First, keep in mind that wages vary from one canton to another. Generally speaking, people earn more in Geneva and Zurich than in Ticino, but the cost of living in these regions is correspondingly higher or lower.

READ MORE: Geneva voters approve ‘world’s highest’ minimum wage

Typically, professionals like doctors, lawyers, or engineers, as well as people working in information technology, the pharmaceutical industry, and bank and insurance sectors have the highest salaries.

On the other hand, unskilled workers are ones who are lowest paid, often referred to as ‘working poor’. 

Lohncomputer, a platform for European citizens who want to or already work in Switzerland, lists median monthly wage estimates culled from various salary surveys.

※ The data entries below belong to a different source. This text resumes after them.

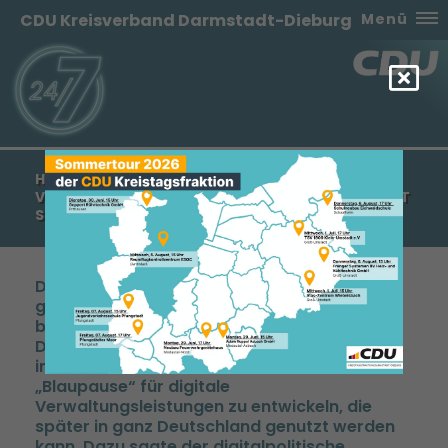
CDU Kreisverband Darmstadt-Dieburg
Menü
HESSEN WIRD MOTOR DER
VERWALTUNGSDIGITALISIERUNG – PILOTPROJEKT
STARTET IN SECHS KOMMUNEN
Der Bund und das Land Hessen haben heute
gemeinsam den Startschuss für eine
bundesweit wegweisende
Digitalisierungsoffensive gegeben. Ziel ist es,
in sechs hessischen Pilotkommunen eine
Blaupause“ für digitale
Verwaltungsleistungen zu entwickeln, die
später in ganz Deutschland genutzt werden
kann. Dazu sagte der digitalpolitische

Here are just a few examples:

  • Lawyer: 9,300 francs
  • Accountant: 8,125 francs
  • Teacher: 7,292 francs
  • Bank employee: 6,750
  • Architect: 6,250 francs
  • Nurse : 5,667 francs
  • Carpenter: 5,150 francs
  • Hairdresser: 4,375 francs

Other salary estimates can be found here.

If you’d like to find the expected average wage in your industry, check this link.

How does Swiss income compare with wages in other European countries?

With a median salary exceeding 96,000 francs annually, Switzerland’s workers have highest wages in Europe, according to a survey by an international consultancy firm Willis Towers Watson. 

The second-highest is Denmark, with just over 63,000, followed by Norway (almost 60,000).

Out of 18 countries surveyed, Portuguese and Greek workers fared the worst, with average yearly salaries of 22,630 and 25,132, respectively.